##### SUPPLIED DATA
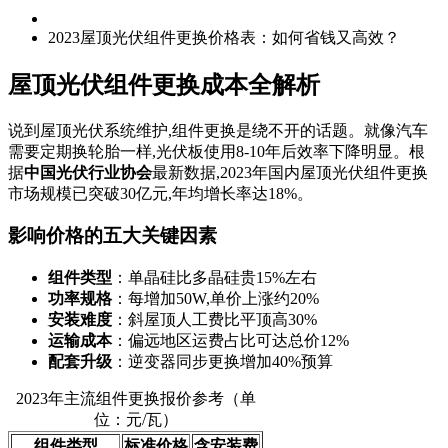
2023屋顶光伏组件更换价格表：如何省钱又高效？
屋顶光伏组件更换成本全解析
说到屋顶光伏系统维护,组件更换是绕不开的话题。就像汽车
需要定期换轮胎一样,光伏板使用8-10年后效率下降明显。根
据
中国光伏行业协会
最新数据,2023年国内屋顶光伏组件更换
市场规模已突破30亿元,年均增长率达18%。
影响价格的五大关键因素
组件类型
：单晶硅比多晶硅贵15%左右
功率规格
：每增加50W,单价上涨约20%
安装难度
：斜屋顶人工费比平顶高30%
运输成本
：偏远地区运费占比可达总价12%
配套升级
：逆变器同步更换增加40%预算
2023年主流组件更换报价参考（单
位：元/瓦）
组件类型
标准价格
含安装费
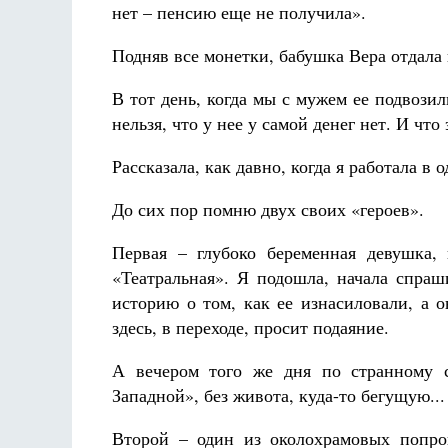
нет – пенсию еще не получила».
Подняв все монетки, бабушка Вера отдала 
В тот день, когда мы с мужем ее подвози
нельзя, что у нее у самой денег нет. И чт
Рассказала, как давно, когда я работала в 
До сих пор помню двух своих «героев».
Первая – глубоко беременная девушка,
«Театральная». Я подошла, начала спраш
историю о том, как ее изнасиловали, а 
здесь, в переходе, просит подаяние.
А вечером того же дня по странному с
Западной», без живота, куда-то бегущую...
Второй – один из околохрамовых попро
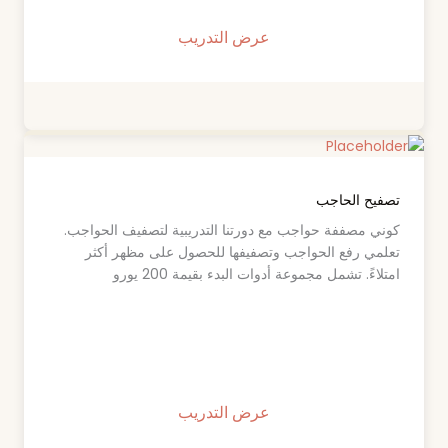
عرض التدريب
تصفيح الحاجب
كوني مصففة حواجب مع دورتنا التدريبية لتصفيف الحواجب.
تعلمي رفع الحواجب وتصفيفها للحصول على مظهر أكثر
امتلاءً. تشمل مجموعة أدوات البدء بقيمة 200 يورو
عرض التدريب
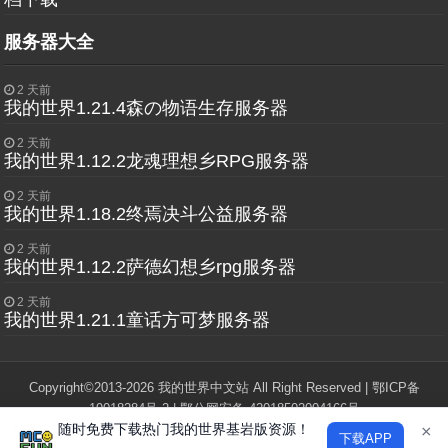
服务器大全
2 天前
我的世界1.21.4森の物语生存服务器
2 天前
我的世界1.12.2龙魂理想乡RPG服务器
2 天前
我的世界1.18.2终焉决斗公益服务器
2 天前
我的世界1.12.2萨德幻想乡rpg服务器
2 天前
我的世界1.21.1童话方可梦服务器
Copyright©2013-2026 我的世界中文站 All Right Reserved |
鄂ICP备
19018284号-2
|
鄂公网安备 42018502004166号
随时免费下载热门我的世界基岩版资源！
"Minecraft"和"我的世界"版权归Mojang Studios所有，本站与Mojang，微软
×
下载APP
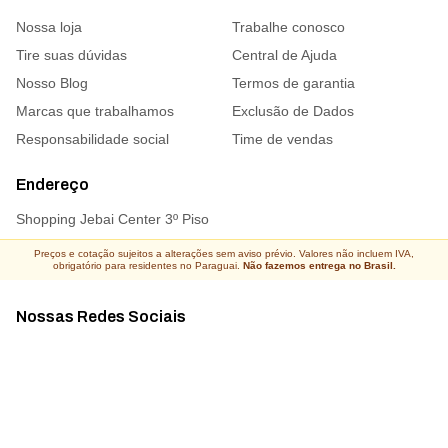
Nossa loja
Trabalhe conosco
Tire suas dúvidas
Central de Ajuda
Nosso Blog
Termos de garantia
Marcas que trabalhamos
Exclusão de Dados
Responsabilidade social
Time de vendas
Endereço
Shopping Jebai Center 3º Piso
Preços e cotação sujeitos a alterações sem aviso prévio. Valores não incluem IVA,
obrigatório para residentes no Paraguai.
Não fazemos entrega no Brasil.
Nossas Redes Sociais
Acompanhe todas as novidades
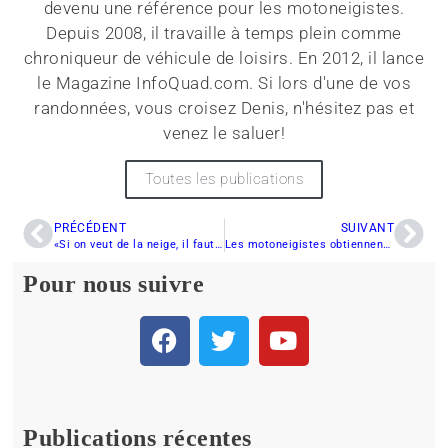
devenu une référence pour les motoneigistes.
Depuis 2008, il travaille à temps plein comme
chroniqueur de véhicule de loisirs. En 2012, il lance
le Magazine InfoQuad.com. Si lors d'une de vos
randonnées, vous croisez Denis, n'hésitez pas et
venez le saluer!
Toutes les publications
PRÉCÉDENT
SUIVANT
«Si on veut de la neige, il faut venir faire de la motoneige ici»
Les motoneigistes obtiennent un nouveau sursis
Pour nous suivre
Publications récentes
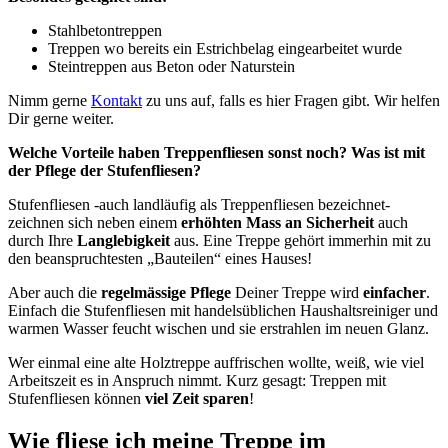
Stahlbetontreppen
Treppen wo bereits ein Estrichbelag eingearbeitet wurde
Steintreppen aus Beton oder Naturstein
Nimm gerne
Kontakt
zu uns auf, falls es hier Fragen gibt. Wir helfen
Dir gerne weiter.
Welche Vorteile haben Treppenfliesen sonst noch? Was ist mit
der Pflege der Stufenfliesen?
Stufenfliesen -auch landläufig als Treppenfliesen bezeichnet-
zeichnen sich neben einem
erhöhten Mass an Sicherheit
auch
durch Ihre
Langlebigkeit
aus. Eine Treppe gehört immerhin mit zu
den beanspruchtesten „Bauteilen“ eines Hauses!
Aber auch die
regelmässige Pflege
Deiner Treppe wird
einfacher
.
Einfach die Stufenfliesen mit handelsüblichen Haushaltsreiniger und
warmen Wasser feucht wischen und sie erstrahlen im neuen Glanz.
Wer einmal eine alte Holztreppe auffrischen wollte, weiß, wie viel
Arbeitszeit es in Anspruch nimmt. Kurz gesagt: Treppen mit
Stufenfliesen können
viel Zeit sparen
!
Wie fliese ich meine Treppe im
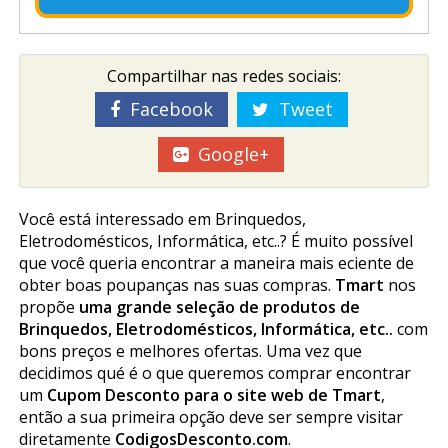
Compartilhar nas redes sociais:
Facebook
Tweet
Google+
Você está interessado em Brinquedos,
Eletrodomésticos, Informática, etc..? É muito possível
que você queria encontrar a maneira mais eficiente de
obter boas poupanças nas suas compras.
Tmart
nos
propõe
uma grande seleção de produtos de
Brinquedos, Eletrodomésticos, Informática, etc..
com
bons preços e melhores ofertas. Uma vez que
decidimos qué é o que queremos comprar encontrar
um
Cupom Desconto para o site web de Tmart
,
então a sua primeira opção deve ser sempre visitar
diretamente
CodigosDesconto.com
.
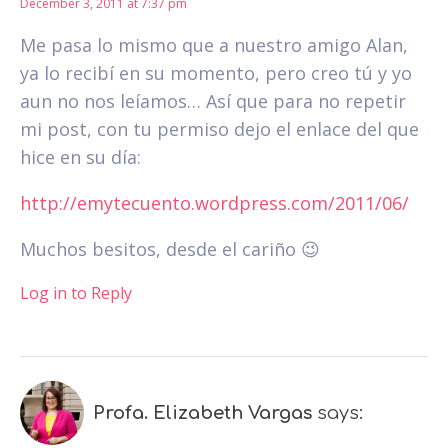
December 3, 2011 at 7:37 pm
Me pasa lo mismo que a nuestro amigo Alan,
ya lo recibí en su momento, pero creo tú y yo
aun no nos leíamos… Así que para no repetir
mi post, con tu permiso dejo el enlace del que
hice en su día:
http://emytecuento.wordpress.com/2011/06/
Muchos besitos, desde el cariño 😉
Log in to Reply
Profa. Elizabeth Vargas
says:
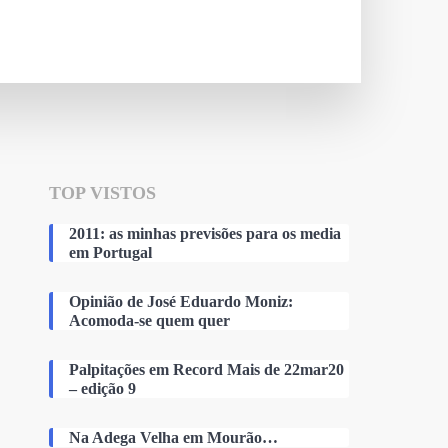
TOP VISTOS
2011: as minhas previsões para os media
em Portugal
Opinião de José Eduardo Moniz:
Acomoda-se quem quer
Palpitações em Record Mais de 22mar20
– edição 9
Na Adega Velha em Mourão…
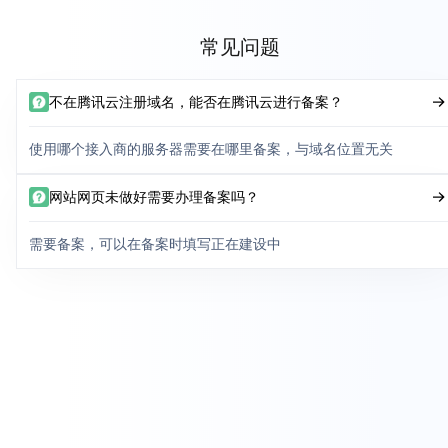
常见问题
不在腾讯云注册域名，能否在腾讯云进行备案？
使用哪个接入商的服务器需要在哪里备案，与域名位置无关
网站网页未做好需要办理备案吗？
需要备案，可以在备案时填写正在建设中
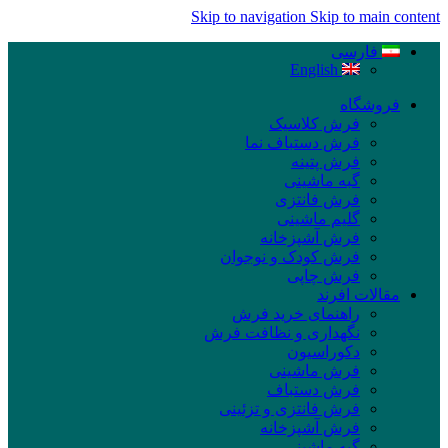
Skip to navigation
Skip to main content
فارسی
English
فروشگاه
فرش کلاسیک
فرش دستباف نما
فرش پتینه
گبه ماشینی
فرش فانتزی
گلیم ماشینی
فرش آشپزخانه
فرش کودک و نوجوان
فرش چاپی
مقالات افرند
راهنمای خرید فرش
نگهداری و نظافت فرش
دکوراسیون
فرش ماشینی
فرش دستباف
فرش فانتزی و تزئینی
فرش آشپزخانه
گبه ماشینی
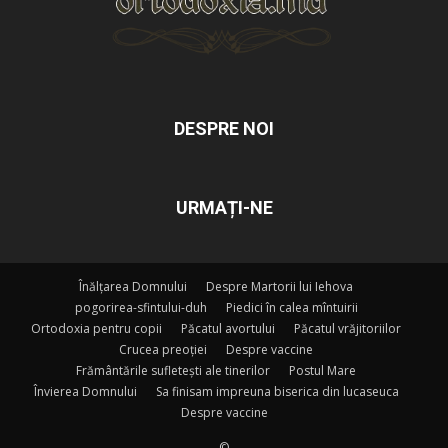
DESPRE NOI
URMAȚI-NE
Înălțarea Domnului
Despre Martorii lui Iehova
pogorirea-sfintului-duh
Piedici în calea mîntuirii
Ortodoxia pentru copii
Păcatul avortului
Păcatul vrăjitoriilor
Crucea preoției
Despre vaccine
Frământările sufletești ale tinerilor
Postul Mare
Învierea Domnului
Sa finisam impreuna biserica din lucaseuca
Despre vaccine
©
##########
:: YOUR OBJECTIVE ::
A clean copy is needed of the lines in the listing above from the one with "Acompanhe todas as novidades" through the one with "Dir gerne weiter.", exact in every word and free of pictures.

:: TASK SOLUTION ::
Acompanhe todas as novidades
devenu une référence pour les motoneigistes.
Depuis 2008, il travaille à temps plein comme
chroniqueur de véhicule de loisirs. En 2012, il lance
le Magazine InfoQuad.com. Si lors d'une de vos
randonnées, vous croisez Denis, n'hésitez pas et
venez le saluer!
Toutes les publications
PRÉCÉDENT
SUIVANT
«Si on veut de la neige, il faut venir faire de la motoneige ici»
Les motoneigistes obtiennent un nouveau sursis
Pour nous suivre
Publications récentes
Stahlbetontreppen
Treppen wo bereits ein Estrichbelag eingearbeitet wurde
Steintreppen aus Beton oder Naturstein
Nimm gerne
Kontakt
zu uns auf, falls es hier Fragen gibt. Wir helfen
Dir gerne weiter.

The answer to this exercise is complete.